DATASET ENTRIES START
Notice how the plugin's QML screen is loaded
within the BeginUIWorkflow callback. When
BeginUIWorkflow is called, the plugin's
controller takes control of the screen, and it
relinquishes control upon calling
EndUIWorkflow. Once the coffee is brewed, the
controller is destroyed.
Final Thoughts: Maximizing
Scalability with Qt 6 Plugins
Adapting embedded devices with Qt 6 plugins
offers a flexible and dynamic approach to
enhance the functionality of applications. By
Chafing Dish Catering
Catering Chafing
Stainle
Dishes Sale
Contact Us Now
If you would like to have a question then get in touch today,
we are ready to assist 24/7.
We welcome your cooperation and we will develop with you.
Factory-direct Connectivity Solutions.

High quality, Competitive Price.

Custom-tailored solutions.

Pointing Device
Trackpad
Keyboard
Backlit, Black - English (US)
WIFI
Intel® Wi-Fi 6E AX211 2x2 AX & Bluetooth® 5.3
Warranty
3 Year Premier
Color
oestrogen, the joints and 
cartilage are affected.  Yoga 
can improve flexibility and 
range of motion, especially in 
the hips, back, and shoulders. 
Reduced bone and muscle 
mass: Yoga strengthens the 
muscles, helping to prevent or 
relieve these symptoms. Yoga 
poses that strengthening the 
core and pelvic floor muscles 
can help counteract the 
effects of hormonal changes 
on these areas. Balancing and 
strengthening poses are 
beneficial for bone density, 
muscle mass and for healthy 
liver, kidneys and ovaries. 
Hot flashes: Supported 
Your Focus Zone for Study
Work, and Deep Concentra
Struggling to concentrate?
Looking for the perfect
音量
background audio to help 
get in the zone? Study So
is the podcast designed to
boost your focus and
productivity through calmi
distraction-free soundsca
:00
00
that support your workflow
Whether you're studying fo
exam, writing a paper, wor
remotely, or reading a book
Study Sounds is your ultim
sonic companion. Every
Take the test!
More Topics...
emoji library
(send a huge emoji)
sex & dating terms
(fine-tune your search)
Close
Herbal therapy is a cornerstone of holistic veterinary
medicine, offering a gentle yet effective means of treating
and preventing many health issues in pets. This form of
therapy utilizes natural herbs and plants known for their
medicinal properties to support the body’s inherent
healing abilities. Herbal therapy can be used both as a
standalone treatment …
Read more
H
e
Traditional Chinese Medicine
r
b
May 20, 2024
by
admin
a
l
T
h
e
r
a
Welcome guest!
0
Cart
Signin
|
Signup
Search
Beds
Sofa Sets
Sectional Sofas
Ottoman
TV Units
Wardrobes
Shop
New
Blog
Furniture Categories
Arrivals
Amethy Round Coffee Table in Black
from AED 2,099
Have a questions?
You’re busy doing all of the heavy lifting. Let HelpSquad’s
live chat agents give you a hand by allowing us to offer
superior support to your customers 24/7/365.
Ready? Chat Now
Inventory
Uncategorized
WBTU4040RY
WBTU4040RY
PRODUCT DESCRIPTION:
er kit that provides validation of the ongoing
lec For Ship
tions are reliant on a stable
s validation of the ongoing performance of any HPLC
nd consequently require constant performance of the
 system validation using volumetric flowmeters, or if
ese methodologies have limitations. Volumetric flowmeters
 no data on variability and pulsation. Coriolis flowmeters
DATASET ENTRIES END
DATASET ENTRIES START
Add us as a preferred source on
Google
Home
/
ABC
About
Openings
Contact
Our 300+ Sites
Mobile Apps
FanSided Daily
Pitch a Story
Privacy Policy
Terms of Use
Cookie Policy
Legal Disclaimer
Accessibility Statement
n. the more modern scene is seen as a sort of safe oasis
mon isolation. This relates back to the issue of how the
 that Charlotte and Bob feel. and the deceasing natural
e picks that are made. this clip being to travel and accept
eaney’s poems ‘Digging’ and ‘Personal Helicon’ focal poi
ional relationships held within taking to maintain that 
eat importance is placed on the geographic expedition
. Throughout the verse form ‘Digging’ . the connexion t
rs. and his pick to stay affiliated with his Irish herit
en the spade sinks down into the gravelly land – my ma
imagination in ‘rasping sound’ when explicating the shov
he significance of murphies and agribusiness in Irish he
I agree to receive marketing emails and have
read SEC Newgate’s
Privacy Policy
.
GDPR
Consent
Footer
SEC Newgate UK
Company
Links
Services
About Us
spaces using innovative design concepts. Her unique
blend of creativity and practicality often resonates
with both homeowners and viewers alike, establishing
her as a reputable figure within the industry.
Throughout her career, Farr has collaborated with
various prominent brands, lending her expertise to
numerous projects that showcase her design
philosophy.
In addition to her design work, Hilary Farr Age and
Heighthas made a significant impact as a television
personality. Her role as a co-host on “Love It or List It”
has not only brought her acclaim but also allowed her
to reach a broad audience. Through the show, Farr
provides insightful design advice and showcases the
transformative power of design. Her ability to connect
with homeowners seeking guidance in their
DATASET ENTRIES END
TASK DETAILS: From the records above, give again exactly the lines running from the line with "get in the zone? Study So" to the line with "Study Sounds is your ultim", inclusive.

SOLUTION TO THIS EXERCISE:
get in the zone? Study So
is the podcast designed to
boost your focus and
productivity through calmi
distraction-free soundsca
:00
00
that support your workflow
Whether you're studying fo
exam, writing a paper, wor
remotely, or reading a book
Study Sounds is your ultim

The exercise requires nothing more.